Jake Hoffman is hungry, and he’s not talking about lunch.
“I haven’t played a football game in almost two years, and I’m ready to be unleashed,” said Hoffman, a two-way star at North Central High School who was redshirted last season at Eastern Washington.
“I’m not going to lie: I thought I’d get some reps last year. I was going from getting the ball every play to not playing at all,” Hoffman said Friday morning in the Eagles’ second day of fall camp.
It’s a story repeated thousands of times a year on every college campus. Says Eastern coach Beau Baldwin: “Every one of these guys came in here being ‘the man,’ and now they have to do a lot of grinding and learning – that’s part of the growing process.”
That meant hours in the weight room, the film room and on the field – all with no immediate reward.
Hoffman is one of 10 returning redshirt freshmen, and one of several who have a chance to make a big impact this year. He’s listed at the top of the depth chart at one cornerback spot, though he’s understands it’s an open competition. Three other redshirts are in the mix at corner, including Moe Roberts, Victor Gamboa and Keonte White.
“I’m excited about what they’re going to bring,” said Baldwin, who was talking about all of the second-year players.
That’s also true at linebacker, which a year ago was the thinnest position on the team and begged for some fresh faces.
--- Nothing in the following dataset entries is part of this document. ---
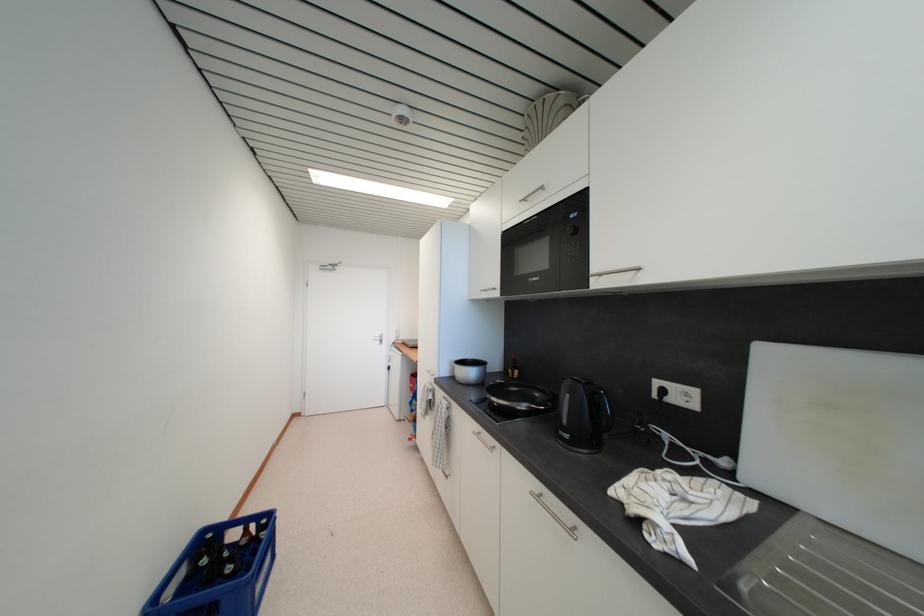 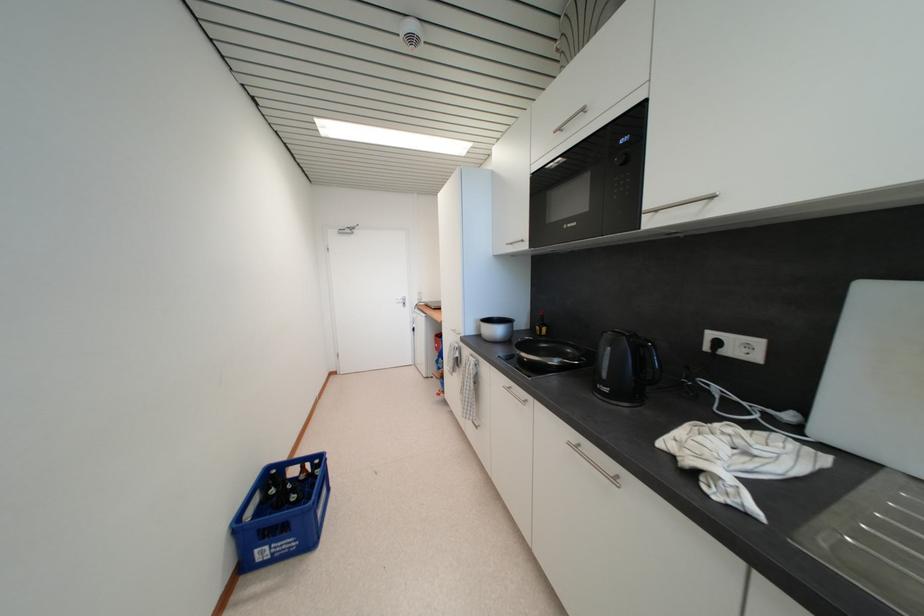 Question: The images are taken continuously from a first-person perspective. In which direction is your viewpoint rotating?

Choices:
 (A) Left
 (B) Right
 (C) Up
 (D) Down

Answer: (D) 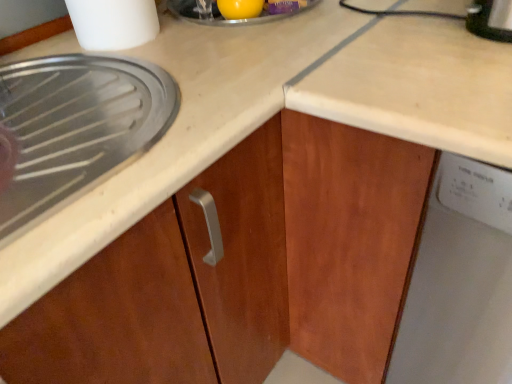 Describe the element at coordinates (179, 285) in the screenshot. I see `matte wood cabinet at left` at that location.

What do you see at coordinates (113, 23) in the screenshot? The width and height of the screenshot is (512, 384). I see `white plastic container at upper left` at bounding box center [113, 23].

The height and width of the screenshot is (384, 512). What are the coordinates of `yellow rubber ball at upper center` in the screenshot? It's located at (226, 19).

Where is `matte wood cabinet at left`? The width and height of the screenshot is (512, 384). matte wood cabinet at left is located at coordinates (179, 285).

Consider the image. Would you say white plastic dishwasher at right is outside yellow rubber ball at upper center?

Indeed, white plastic dishwasher at right is completely outside yellow rubber ball at upper center.

Who is smaller, white plastic dishwasher at right or yellow rubber ball at upper center?

yellow rubber ball at upper center.

From the picture: Are white plastic dishwasher at right and yellow rubber ball at upper center beside each other?

No, white plastic dishwasher at right is not beside yellow rubber ball at upper center.

Does white plastic dishwasher at right have a greater height compared to yellow rubber ball at upper center?

Indeed, white plastic dishwasher at right has a greater height compared to yellow rubber ball at upper center.

Based on their positions, is white plastic dishwasher at right located to the left or right of matte wood cabinet at left?

In the image, white plastic dishwasher at right appears on the right side of matte wood cabinet at left.

Who is smaller, white plastic dishwasher at right or matte wood cabinet at left?

With smaller size is matte wood cabinet at left.

From a real-world perspective, is white plastic dishwasher at right on top of matte wood cabinet at left?

Incorrect, from a real-world perspective, white plastic dishwasher at right is lower than matte wood cabinet at left.

This screenshot has width=512, height=384. What are the coordinates of `home appliance located below the matte wood cabinet at left (from the image's perspective)` in the screenshot? It's located at (460, 281).

Considering the relative sizes of yellow rubber ball at upper center and white plastic dishwasher at right in the image provided, is yellow rubber ball at upper center bigger than white plastic dishwasher at right?

Incorrect, yellow rubber ball at upper center is not larger than white plastic dishwasher at right.

Is point (242, 23) closer to camera compared to point (412, 316)?

No.

Is yellow rubber ball at upper center far away from white plastic dishwasher at right?

No, yellow rubber ball at upper center is in close proximity to white plastic dishwasher at right.

From the image's perspective, does yellow rubber ball at upper center appear higher than white plastic dishwasher at right?

Yes.

In the image, is white plastic container at upper left positioned in front of or behind yellow rubber ball at upper center?

white plastic container at upper left is positioned closer to the viewer than yellow rubber ball at upper center.

From a real-world perspective, is white plastic container at upper left located higher than yellow rubber ball at upper center?

Yes, from a real-world perspective, white plastic container at upper left is on top of yellow rubber ball at upper center.

How different are the orientations of white plastic container at upper left and yellow rubber ball at upper center in degrees?

white plastic container at upper left and yellow rubber ball at upper center are facing 34 degrees away from each other.

Is white plastic container at upper left turned away from yellow rubber ball at upper center?

white plastic container at upper left does not have its back to yellow rubber ball at upper center.

Does white plastic container at upper left contain white plastic dishwasher at right?

No, white plastic dishwasher at right is located outside of white plastic container at upper left.

In terms of size, does white plastic container at upper left appear bigger or smaller than white plastic dishwasher at right?

Considering their sizes, white plastic container at upper left takes up less space than white plastic dishwasher at right.

Considering the sizes of white plastic container at upper left and white plastic dishwasher at right in the image, is white plastic container at upper left wider or thinner than white plastic dishwasher at right?

Clearly, white plastic container at upper left has less width compared to white plastic dishwasher at right.

Is matte wood cabinet at left behind white plastic dishwasher at right?

Yes.

Can white plastic dishwasher at right be found inside matte wood cabinet at left?

No, white plastic dishwasher at right is not a part of matte wood cabinet at left.

From a real-world perspective, between matte wood cabinet at left and white plastic dishwasher at right, who is vertically higher?

In real-world perspective, matte wood cabinet at left is above.

Which of these two, matte wood cabinet at left or white plastic dishwasher at right, stands shorter?

matte wood cabinet at left.

Is white plastic container at upper left beside matte wood cabinet at left?

They are not placed beside each other.

You are a GUI agent. You are given a task and a screenshot of the screen. Output one action in this format:
    pyautogui.click(x=<x>, y=<y>)
    Task: Click on the cabinetry that is on the left side of white plastic container at upper left
    Image resolution: width=512 pixels, height=384 pixels.
    Given the screenshot: What is the action you would take?
    pyautogui.click(x=179, y=285)

Could you tell me if white plastic container at upper left is facing matte wood cabinet at left?

No, white plastic container at upper left is not aimed at matte wood cabinet at left.

Can you confirm if white plastic container at upper left is taller than matte wood cabinet at left?

Yes, white plastic container at upper left is taller than matte wood cabinet at left.

At what (x,y) coordinates should I click in order to perform the action: click on appliance on the left of white plastic dishwasher at right. Please return your answer as a coordinate pair (x, y). Looking at the image, I should click on (226, 19).

Locate an element on the screen. cabinetry that appears above the white plastic dishwasher at right (from a real-world perspective) is located at coordinates (179, 285).

Based on their spatial positions, is matte wood cabinet at left or white plastic dishwasher at right closer to yellow rubber ball at upper center?

matte wood cabinet at left.

Looking at the image, which one is located further to white plastic dishwasher at right, yellow rubber ball at upper center or white plastic container at upper left?

white plastic container at upper left.

From the image, which object appears to be farther from white plastic container at upper left, yellow rubber ball at upper center or matte wood cabinet at left?

matte wood cabinet at left is further to white plastic container at upper left.

Based on their spatial positions, is white plastic container at upper left or white plastic dishwasher at right closer to matte wood cabinet at left?

The object closer to matte wood cabinet at left is white plastic dishwasher at right.

From the image, which object appears to be nearer to matte wood cabinet at left, yellow rubber ball at upper center or white plastic container at upper left?

Based on the image, white plastic container at upper left appears to be nearer to matte wood cabinet at left.

Estimate the real-world distances between objects in this image. Which object is closer to yellow rubber ball at upper center, matte wood cabinet at left or white plastic container at upper left?

white plastic container at upper left lies closer to yellow rubber ball at upper center than the other object.

Which object lies further to the anchor point matte wood cabinet at left, white plastic container at upper left or yellow rubber ball at upper center?

yellow rubber ball at upper center is further to matte wood cabinet at left.

Considering their positions, is yellow rubber ball at upper center positioned closer to white plastic dishwasher at right than matte wood cabinet at left?

matte wood cabinet at left.

Identify the location of appliance between white plastic container at upper left and white plastic dishwasher at right from left to right. (226, 19).

You are a GUI agent. You are given a task and a screenshot of the screen. Output one action in this format:
    pyautogui.click(x=<x>, y=<y>)
    Task: Click on the kitchen appliance located between matte wood cabinet at left and white plastic dishwasher at right in the left-right direction
    This screenshot has width=512, height=384.
    Given the screenshot: What is the action you would take?
    pyautogui.click(x=113, y=23)

Find the location of `kitchen appliance between matte wood cabinet at left and yellow rubber ball at upper center along the z-axis`. kitchen appliance between matte wood cabinet at left and yellow rubber ball at upper center along the z-axis is located at coordinates (113, 23).

Locate an element on the screen. The height and width of the screenshot is (384, 512). appliance between matte wood cabinet at left and white plastic dishwasher at right is located at coordinates click(226, 19). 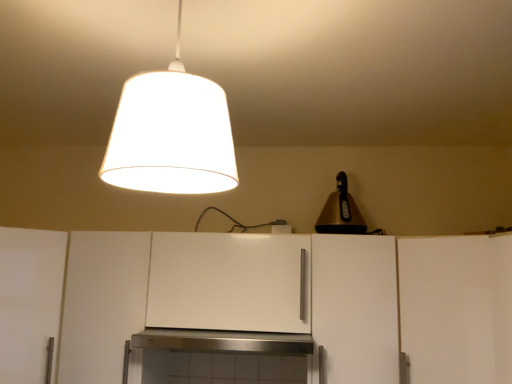 This screenshot has height=384, width=512. What are the coordinates of `white matte cabinet at center, which ranks as the third cabinetry in left-to-right order` in the screenshot? It's located at (230, 282).

The width and height of the screenshot is (512, 384). Describe the element at coordinates (456, 308) in the screenshot. I see `white matte cabinet at right, which is counted as the 5th cabinetry, starting from the left` at that location.

This screenshot has height=384, width=512. I want to click on white matte cabinet at right, which ranks as the 1th cabinetry in right-to-left order, so click(x=456, y=308).

The height and width of the screenshot is (384, 512). I want to click on white fabric lampshade at upper center, placed as the 1th lamp when sorted from front to back, so click(x=170, y=134).

Where is `white matte cabinet at lower left, which appears as the 2th cabinetry when viewed from the left`? white matte cabinet at lower left, which appears as the 2th cabinetry when viewed from the left is located at coordinates (102, 303).

How much space does white matte cabinet at lower left, the 4th cabinetry when ordered from right to left, occupy horizontally?

It is 16.80 inches.

The height and width of the screenshot is (384, 512). Identify the location of white matte cabinet at center, which appears as the 2th cabinetry when viewed from the right. (355, 308).

In order to click on white matte cabinet at center, arranged as the third cabinetry when viewed from the right in this screenshot , I will do `click(230, 282)`.

Is white matte cabinet at lower left, which appears as the 2th cabinetry when viewed from the left, bigger or smaller than white matte cabinet at center, which ranks as the third cabinetry in left-to-right order?

Clearly, white matte cabinet at lower left, which appears as the 2th cabinetry when viewed from the left, is larger in size than white matte cabinet at center, which ranks as the third cabinetry in left-to-right order.

In the scene shown: Would you say white matte cabinet at lower left, which appears as the 2th cabinetry when viewed from the left, is outside white matte cabinet at center, arranged as the third cabinetry when viewed from the right?

That's correct, white matte cabinet at lower left, which appears as the 2th cabinetry when viewed from the left, is outside of white matte cabinet at center, arranged as the third cabinetry when viewed from the right.

From the image's perspective, is white matte cabinet at lower left, the 4th cabinetry when ordered from right to left, located above white matte cabinet at center, which ranks as the third cabinetry in left-to-right order?

Actually, white matte cabinet at lower left, the 4th cabinetry when ordered from right to left, appears below white matte cabinet at center, which ranks as the third cabinetry in left-to-right order, in the image.

Which of these two, white matte cabinet at lower left, which appears as the 2th cabinetry when viewed from the left, or white matte cabinet at center, which ranks as the third cabinetry in left-to-right order, stands shorter?

white matte cabinet at center, which ranks as the third cabinetry in left-to-right order.

From the picture: Does white matte cabinet at lower left, the 4th cabinetry when ordered from right to left, have a lesser width compared to white fabric lampshade at upper center, which appears as the second lamp when viewed from the back?

No.

Which is correct: white matte cabinet at lower left, the 4th cabinetry when ordered from right to left, is inside white fabric lampshade at upper center, which ranks as the 1th lamp in left-to-right order, or outside of it?

white matte cabinet at lower left, the 4th cabinetry when ordered from right to left, is spatially situated outside white fabric lampshade at upper center, which ranks as the 1th lamp in left-to-right order.

Which lamp is the 1st one when counting from the right side of the white matte cabinet at lower left, which appears as the 2th cabinetry when viewed from the left? Please provide its 2D coordinates.

[(170, 134)]

From the image's perspective, who appears lower, white matte cabinet at lower left, which appears as the 2th cabinetry when viewed from the left, or white fabric lampshade at upper center, which ranks as the 1th lamp in left-to-right order?

white matte cabinet at lower left, which appears as the 2th cabinetry when viewed from the left, appears lower in the image.

From the image's perspective, would you say white matte cabinet at center, which appears as the 2th cabinetry when viewed from the right, is positioned over white matte cabinet at left, the fifth cabinetry viewed from the right?

Yes, from the image's perspective, white matte cabinet at center, which appears as the 2th cabinetry when viewed from the right, is over white matte cabinet at left, the fifth cabinetry viewed from the right.

Is white matte cabinet at center, which appears as the 2th cabinetry when viewed from the right, thinner than white matte cabinet at left, the fifth cabinetry viewed from the right?

Yes, white matte cabinet at center, which appears as the 2th cabinetry when viewed from the right, is thinner than white matte cabinet at left, the fifth cabinetry viewed from the right.

Considering the sizes of objects white matte cabinet at center, which appears as the 2th cabinetry when viewed from the right, and white matte cabinet at left, the fifth cabinetry viewed from the right, in the image provided, who is taller, white matte cabinet at center, which appears as the 2th cabinetry when viewed from the right, or white matte cabinet at left, the fifth cabinetry viewed from the right,?

With more height is white matte cabinet at left, the fifth cabinetry viewed from the right.

Which point is more forward, [327,292] or [22,304]?

Point [22,304]

Considering the sizes of objects gold metallic bell at upper right, the 2th lamp in the front-to-back sequence, and white matte cabinet at center, which appears as the 2th cabinetry when viewed from the right, in the image provided, who is thinner, gold metallic bell at upper right, the 2th lamp in the front-to-back sequence, or white matte cabinet at center, which appears as the 2th cabinetry when viewed from the right,?

gold metallic bell at upper right, the 2th lamp in the front-to-back sequence.

Are gold metallic bell at upper right, the 2th lamp in the front-to-back sequence, and white matte cabinet at center, which appears as the 2th cabinetry when viewed from the right, making contact?

No, gold metallic bell at upper right, the 2th lamp in the front-to-back sequence, is not touching white matte cabinet at center, which appears as the 2th cabinetry when viewed from the right.

I want to click on the 1st lamp positioned above the white matte cabinet at center, the fourth cabinetry positioned from the left (from the image's perspective), so click(340, 212).

Does gold metallic bell at upper right, which is the first lamp from back to front, appear on the right side of white matte cabinet at center, the fourth cabinetry positioned from the left?

Yes.

Considering the points (35, 324) and (320, 365), which point is in front, point (35, 324) or point (320, 365)?

Point (320, 365)

Is white matte cabinet at center, which appears as the 2th cabinetry when viewed from the right, at the back of white matte cabinet at left, the fifth cabinetry viewed from the right?

That's not correct — white matte cabinet at left, the fifth cabinetry viewed from the right, is not looking away from white matte cabinet at center, which appears as the 2th cabinetry when viewed from the right.

Is white matte cabinet at left, the fifth cabinetry viewed from the right, taller than white matte cabinet at center, the fourth cabinetry positioned from the left?

Yes, white matte cabinet at left, the fifth cabinetry viewed from the right, is taller than white matte cabinet at center, the fourth cabinetry positioned from the left.

How far apart are white matte cabinet at left, the first cabinetry viewed from the left, and white matte cabinet at center, which appears as the 2th cabinetry when viewed from the right?

1.04 meters.

Is gold metallic bell at upper right, which is the first lamp from back to front, facing towards white matte cabinet at left, the fifth cabinetry viewed from the right?

No, gold metallic bell at upper right, which is the first lamp from back to front, is not oriented towards white matte cabinet at left, the fifth cabinetry viewed from the right.

From the image's perspective, is gold metallic bell at upper right, the 2th lamp in the front-to-back sequence, beneath white matte cabinet at left, the first cabinetry viewed from the left?

No.

Considering the relative sizes of gold metallic bell at upper right, which is counted as the first lamp, starting from the right, and white matte cabinet at left, the fifth cabinetry viewed from the right, in the image provided, is gold metallic bell at upper right, which is counted as the first lamp, starting from the right, shorter than white matte cabinet at left, the fifth cabinetry viewed from the right,?

Yes, gold metallic bell at upper right, which is counted as the first lamp, starting from the right, is shorter than white matte cabinet at left, the fifth cabinetry viewed from the right.

Is white matte cabinet at right, which ranks as the 1th cabinetry in right-to-left order, touching white fabric lampshade at upper center, which appears as the second lamp when viewed from the back?

white matte cabinet at right, which ranks as the 1th cabinetry in right-to-left order, is not next to white fabric lampshade at upper center, which appears as the second lamp when viewed from the back, and they're not touching.

Find the location of `the 2nd lamp to the left when counting from the white matte cabinet at right, which is counted as the 5th cabinetry, starting from the left`. the 2nd lamp to the left when counting from the white matte cabinet at right, which is counted as the 5th cabinetry, starting from the left is located at coordinates (170, 134).

From a real-world perspective, is white matte cabinet at right, which is counted as the 5th cabinetry, starting from the left, above or below white fabric lampshade at upper center, which ranks as the 1th lamp in left-to-right order?

white matte cabinet at right, which is counted as the 5th cabinetry, starting from the left, is situated lower than white fabric lampshade at upper center, which ranks as the 1th lamp in left-to-right order, in the real world.

Considering the sizes of objects white matte cabinet at right, which is counted as the 5th cabinetry, starting from the left, and white fabric lampshade at upper center, placed as the 1th lamp when sorted from front to back, in the image provided, who is taller, white matte cabinet at right, which is counted as the 5th cabinetry, starting from the left, or white fabric lampshade at upper center, placed as the 1th lamp when sorted from front to back,?

With more height is white matte cabinet at right, which is counted as the 5th cabinetry, starting from the left.

From the image's perspective, starting from the white matte cabinet at lower left, which appears as the 2th cabinetry when viewed from the left, which cabinetry is the 4th one above? Please provide its 2D coordinates.

[(230, 282)]

Find the location of a particular element. The image size is (512, 384). cabinetry that is the 1st one when counting leftward from the white fabric lampshade at upper center, placed as the 1th lamp when sorted from front to back is located at coordinates (102, 303).

Considering their positions, is white matte cabinet at center, the fourth cabinetry positioned from the left, positioned closer to gold metallic bell at upper right, acting as the 2th lamp starting from the left, than white matte cabinet at lower left, the 4th cabinetry when ordered from right to left?

white matte cabinet at center, the fourth cabinetry positioned from the left.

When comparing their distances from white matte cabinet at lower left, the 4th cabinetry when ordered from right to left, does white fabric lampshade at upper center, placed as the 1th lamp when sorted from front to back, or white matte cabinet at center, which ranks as the third cabinetry in left-to-right order, seem further?

The object further to white matte cabinet at lower left, the 4th cabinetry when ordered from right to left, is white fabric lampshade at upper center, placed as the 1th lamp when sorted from front to back.

From the image, which object appears to be farther from white matte cabinet at center, which ranks as the third cabinetry in left-to-right order, white matte cabinet at left, the fifth cabinetry viewed from the right, or gold metallic bell at upper right, which is the first lamp from back to front?

white matte cabinet at left, the fifth cabinetry viewed from the right.

From the image, which object appears to be nearer to gold metallic bell at upper right, acting as the 2th lamp starting from the left, white matte cabinet at lower left, the 4th cabinetry when ordered from right to left, or white matte cabinet at right, which ranks as the 1th cabinetry in right-to-left order?

Among the two, white matte cabinet at right, which ranks as the 1th cabinetry in right-to-left order, is located nearer to gold metallic bell at upper right, acting as the 2th lamp starting from the left.

Based on their spatial positions, is white matte cabinet at left, the first cabinetry viewed from the left, or white matte cabinet at center, which ranks as the third cabinetry in left-to-right order, further from white fabric lampshade at upper center, which appears as the second lamp when viewed from the back?

white matte cabinet at left, the first cabinetry viewed from the left, is further to white fabric lampshade at upper center, which appears as the second lamp when viewed from the back.

When comparing their distances from gold metallic bell at upper right, acting as the 2th lamp starting from the left, does white matte cabinet at left, the fifth cabinetry viewed from the right, or white fabric lampshade at upper center, placed as the 1th lamp when sorted from front to back, seem closer?

Among the two, white fabric lampshade at upper center, placed as the 1th lamp when sorted from front to back, is located nearer to gold metallic bell at upper right, acting as the 2th lamp starting from the left.

When comparing their distances from white matte cabinet at left, the fifth cabinetry viewed from the right, does white fabric lampshade at upper center, placed as the 1th lamp when sorted from front to back, or white matte cabinet at center, arranged as the third cabinetry when viewed from the right, seem further?

Based on the image, white fabric lampshade at upper center, placed as the 1th lamp when sorted from front to back, appears to be further to white matte cabinet at left, the fifth cabinetry viewed from the right.

When comparing their distances from white matte cabinet at center, arranged as the third cabinetry when viewed from the right, does white fabric lampshade at upper center, which appears as the second lamp when viewed from the back, or white matte cabinet at left, the fifth cabinetry viewed from the right, seem further?

The object further to white matte cabinet at center, arranged as the third cabinetry when viewed from the right, is white fabric lampshade at upper center, which appears as the second lamp when viewed from the back.

The width and height of the screenshot is (512, 384). What are the coordinates of `cabinetry situated between white matte cabinet at left, the first cabinetry viewed from the left, and white matte cabinet at center, which ranks as the third cabinetry in left-to-right order, from left to right` in the screenshot? It's located at (102, 303).

You are a GUI agent. You are given a task and a screenshot of the screen. Output one action in this format:
    pyautogui.click(x=<x>, y=<y>)
    Task: Click on the lamp located between white matte cabinet at left, the first cabinetry viewed from the left, and white matte cabinet at center, which ranks as the third cabinetry in left-to-right order, in the left-right direction
    The width and height of the screenshot is (512, 384).
    Given the screenshot: What is the action you would take?
    pyautogui.click(x=170, y=134)

Where is `lamp situated between white matte cabinet at left, the first cabinetry viewed from the left, and gold metallic bell at upper right, which is counted as the first lamp, starting from the right, from left to right`? The image size is (512, 384). lamp situated between white matte cabinet at left, the first cabinetry viewed from the left, and gold metallic bell at upper right, which is counted as the first lamp, starting from the right, from left to right is located at coordinates (170, 134).

What are the coordinates of `cabinetry between white matte cabinet at center, arranged as the third cabinetry when viewed from the right, and white matte cabinet at right, which ranks as the 1th cabinetry in right-to-left order` in the screenshot? It's located at (355, 308).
In what was admittedly a close call, Baldwin and his staff played true freshmen Albert Havili and opted to redshirt Jake Gall and Joe Kreifels.
It was all for the good of the program and the players, but Gall admits that the redshirt year “Took it out of me for a while. But, I learned a lot behind the seniors – it’s a really big advantage for us to watch and see how they prepared,” said Gall, a 6-foot-1, 215-pounder from Cle Elum, Washington.
Gall and Kreifels had a big hand in the Eagles’ success last year, earning co-defensive Scout Players of the Year last year.
Perhaps the best example was set in 2012, when Cooper Kupp arrived in Cheney, full of promise – and was redshirted behind a deep talented wide receiver corps.
But as Baldwin recalls, Kupp approached every week of his redshirt season as if he would play, and the payoff was a breakout season that astonished everyone in college football: 1,691 yards, 21 touchdowns and first-team All-America honors.
Said receiver Nic Sblendorio, a redshirt last year: “It was good to watch the veterans to see how they attacked the game – not just the technique, but how to prepare.”
The learning curve is steeper for some. Kreifels said his football IQ “jumped about 90 percent” during his redshirt year.
“I’m glad I redshirted, because it got me 100 percent better,” said Kreifels, a 5-9, 205-pounder from Modesto, California.
The reward? More work, but now with a clear chance to see the field, even if only on special teams.